Анна Николаевна вздохнула, кинула невольный взгляд на дочь, удостоверившись, что девочка не оторвана от нее толпой. За руку не возьми, она-де уже большая. Иногда ее терзали угрызения совести: ведь не только потому бэби так часто и подолгу у родных, что там молоко и чистый воздух. Лена, маленький бессознательный деспот, отчего-то требует полного внимания всей семьи. В сердце деда она, не замечая, оттеснила всех, правит маленькой королевной. Так ли он воспитывал ее самое, Анну? Ведь был куда как строг. И к чему она, взрослый человек, сейчас пошла на поводу у ребенка, придя сюда, где сейчас будет горько и страшно?
– Расступитесь, товарищи! А лучше и разойдитесь, здесь работы идут.
В толпу вклинился еще один взвод: в форме военных инженеров. Их сопровождала какая-то женщина в кожанке и короткой юбке, прокуренная даже на вид, с косынкой на стриженных темных волосах. Сколько их сейчас, таких женщин? Все на одно лицо, у всех одна манера – одновременно грубая по-мужски и по-женски разбитная.
– Граждане, разойдитесь! Граждане, ведутся инженерные работы!
Теперь это у них «инженерные работы»: уничтожение.

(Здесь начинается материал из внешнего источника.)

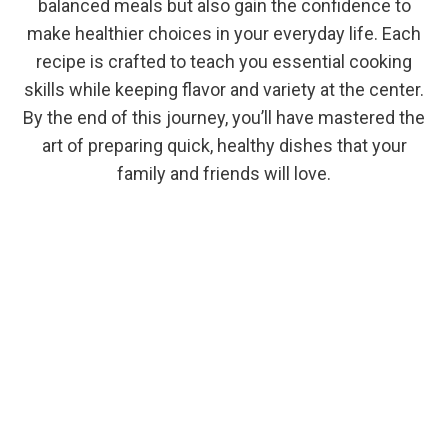
balanced meals but also gain the confidence to
make healthier choices in your everyday life. Each
recipe is crafted to teach you essential cooking
skills while keeping flavor and variety at the center.
By the end of this journey, you’ll have mastered the
art of preparing quick, healthy dishes that your
family and friends will love.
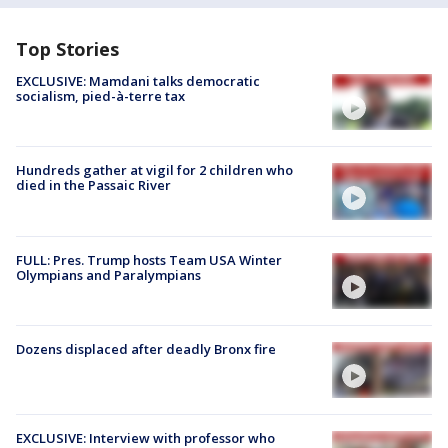
Top Stories
EXCLUSIVE: Mamdani talks democratic
socialism, pied-à-terre tax
Hundreds gather at vigil for 2 children who
died in the Passaic River
FULL: Pres. Trump hosts Team USA Winter
Olympians and Paralympians
Dozens displaced after deadly Bronx fire
EXCLUSIVE: Interview with professor who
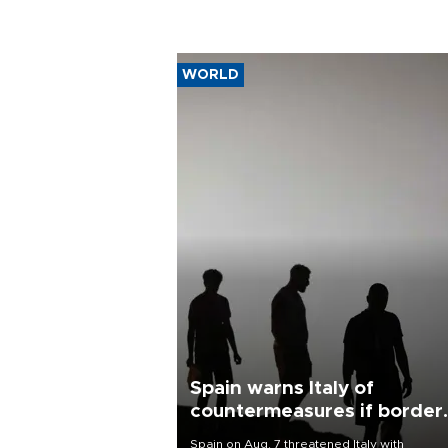
WORLD
Spain warns Italy of
countermeasures if border
checks kept
Spain on Aug. 7 threatened Italy with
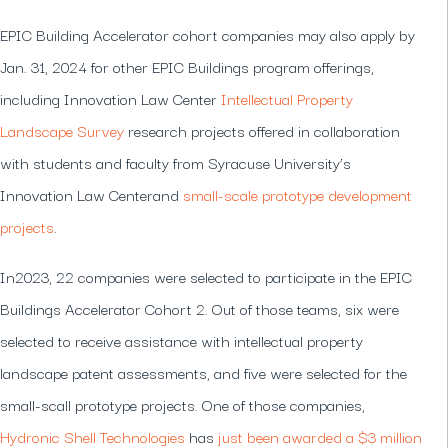
EPIC Building Accelerator cohort companies may also apply by
Jan. 31, 2024 for other EPIC Buildings program offerings,
including Innovation Law Center
Intellectual Property
Landscape Survey
research projects offered in collaboration
with students and faculty from Syracuse University’s
Innovation Law Centerand
small-scale prototype development
projects
.
In2023, 22 companies were selected to participate in the EPIC
Buildings Accelerator Cohort 2. Out of those teams, six were
selected to receive assistance with intellectual property
landscape patent assessments, and five were selected for the
small-scall prototype projects. One of those companies,
Hydronic Shell Technologies
has
just been awarded a $3 million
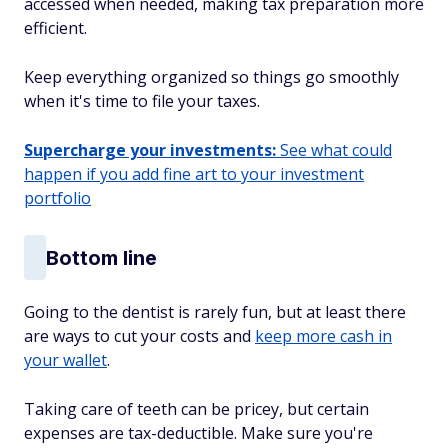
accessed when needed, making tax preparation more
efficient.
Keep everything organized so things go smoothly
when it's time to file your taxes.
Supercharge your investments:
See what could
happen if you add fine art to your investment
portfolio
Bottom line
Going to the dentist is rarely fun, but at least there
are ways to cut your costs and
keep more cash in
your wallet
.
Taking care of teeth can be pricey, but certain
expenses are tax-deductible. Make sure you're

Здесь покоятся артиллеристы, русские герои.
Старушка мелко крестилась. За ограждением женщина деловито показывала какие-то бумаги курившему на особицу командиру. Что делалось вокруг самой церкви – не удавалось увидеть.
– Воротимся, Лена! К чему на это смотреть? Мы же ничем не можем помочь.
– Нет, мама. – Девочка была немного бледней обычного, но казалась уже спокойной. – Ведь нехорошо уходить, если расстреливают друга, правда? Пожалуйста, останемся до конца. Я хочу… я хочу запомнить.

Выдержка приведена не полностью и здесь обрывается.